When Virtue is Absent
Think of a movie or book you love where not a single character, not even the hero, is truly virtuous. For old-timers like me, “The Sting” (you know, starring Robert Redford) immediately comes to mind. For literary types, “The Talented Mr. Ripley” by Patricia Highsmith. Both are about con artists, though the crooks in “The Sting” are fun and are just ripping off illegal gamblers, where Mr. Ripley is, well, pretty much everything that personifies awfulness. The fact is that there are compelling anti-heroes for all literary tastes, the common ingredient being that we somehow end up rooting for them despite their criminality. What is the point of works like this–what are we supposed to do with them? Now that I’m working on a novel about a professional rumrunner during Prohibition (based very loosely on my grandfather), these questions are beginning to haunt me.
One of my favorite contemporary philosophers, Nomy Arpaly, writes about people and characters who do good with no principle of virtue about them (Unprincipled Virtue: An Inquiry into Human Agency). Probably her best example is Huck Finn, who does the right thing by protecting the slave Jim not because Huck objects to slavery, but simply because his friend Jim asked him to. In fact, Huck knows he is breaking the law and believes he is doing wrong by protecting a slave. Yet in the greater context of antebellum slavery, Huck does a heroic thing, even though he is an equivocally heroic character at best.
My current literary obsession, Anthony Trollope, was an expert at this, and he was explicit about it. A good example is The Small House at Allington, one of his Barchester novels. Even the closest reader would be hard pressed to find a true hero in this novel. The two best candidates, Lily Dale and Johnny Eames, lose out because….well, I don’t want to give the ending away. At the novel’s opening, Trollope openly states that the search for a hero in this novel is bound to be frustrated: “Whatever of the magnificent may be produced will be diluted and apportioned out in very moderate quantities among two or more, probably among three or four, young gentlemen—to none of whom will be vouchsafed the privilege of much heroic action.” (Ch. 2)

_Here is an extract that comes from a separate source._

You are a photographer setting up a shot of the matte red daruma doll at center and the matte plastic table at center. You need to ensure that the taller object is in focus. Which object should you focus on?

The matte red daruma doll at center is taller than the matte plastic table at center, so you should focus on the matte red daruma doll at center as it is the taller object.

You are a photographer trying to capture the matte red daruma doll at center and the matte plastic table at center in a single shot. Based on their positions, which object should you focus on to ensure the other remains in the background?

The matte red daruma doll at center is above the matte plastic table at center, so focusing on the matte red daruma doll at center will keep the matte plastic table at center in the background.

This approach is even truer in one of Trollope’s cleverest plots, in Mr. Scarborough’s Family, which is essentially about a crime that–legally speaking–lacks both victim and perpetrator. Mr. Scarborough has found a loophole in the English inheritance laws governing his estate and by doing so evades the ruinous debt accumulated on this property, issued at usurious interest. (By nefarious Jews, of course. If you read Trollope you have to endure his anti-Semitism. Maybe that’s worthy of another post.) Everybody in the novel, except the old reprobate Scarborough, agrees that a wrong has been done. Nobody can agree how to correct it or who should be compensated. The point of the novel, I think, is that when the laws themselves are obsolete or corrupt, virtue becomes a matter of theory rather than fact and agents of virtue are, by force, equivocal. But another point is that no person can be above the law and still be virtuous, even when social change renders those laws problematic.

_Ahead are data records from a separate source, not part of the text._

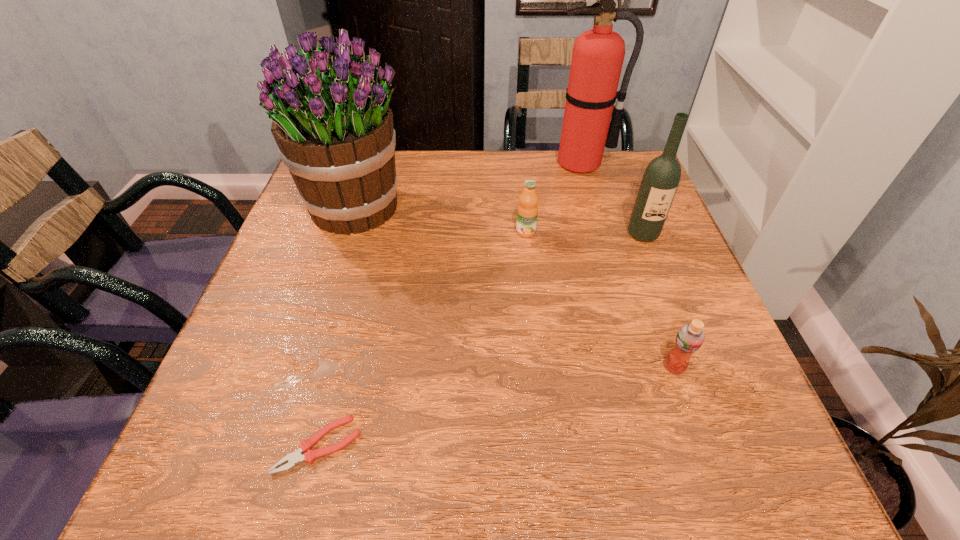 Identify the location of the farthest object. The height and width of the screenshot is (540, 960). (598, 54).

This screenshot has height=540, width=960. I want to click on bouquet, so click(x=331, y=120).

This screenshot has width=960, height=540. Identify the location of wine bottle. (660, 181).

I want to click on the third object from left to right, so click(x=527, y=212).

This screenshot has height=540, width=960. What are the coordinates of `the farther orange juice` in the screenshot? It's located at (527, 212).

At what (x,y) coordinates should I click in order to perform the action: click on the right orange juice. Please return your answer as a coordinate pair (x, y). Image resolution: width=960 pixels, height=540 pixels. Looking at the image, I should click on (690, 337).

Identify the location of the nearer orange juice. The height and width of the screenshot is (540, 960). [690, 337].

Locate an element on the screen. The image size is (960, 540). pliers is located at coordinates (309, 456).

Where is `the shortest object`? This screenshot has width=960, height=540. the shortest object is located at coordinates (309, 456).

Identify the location of free location located 0.380m at the nozzle of the fire extinguisher. (613, 274).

Which brings me to Prohibition and Dorry Yosell, the rumrunner in my novel, The Mayor of Newark. Or, for that matter, to my grandfather, Abe Poznak, the real-life rumrunner who inspired him. Like my grandfather, Dorry inherits a legitimate trucking business that, because of Prohibition, evolves into a liquor-transporting business more or less as a survival strategy. Dorry employs a lot of people and is generous and supportive to his his employees. He eschews violence and deplores the law that made all of this happen. Yet he consorts with gangsters, some of whom will, historically, end up committing horrific crimes. (At one point Meyer Lansky gives Emma Yosell, Dorry’s wife, a diamond bracelet. This actually happened to my grandmother.) So is Dorry wrong to stay in this business? Is he really doing anything morally objectionable? Should he just abandon his employees and their families? Can he be a felon and still be honorable? Trollope, I think, would say no. But you’ll have have to stay tuned and decide for yourself.
Todd Garth
Todd S. Garth teaches Spanish and Portuguese Language and Latin American and Spanish cultural studies at the US Naval Academy in Annapolis, where he was the first openly gay faculty member. He is the author of two critical studies of (long dead) Spanish American authors and an enthusiastic reader and commentator of fiction of all kinds. He is currently at work on a historical novel, The Mayor of Newark.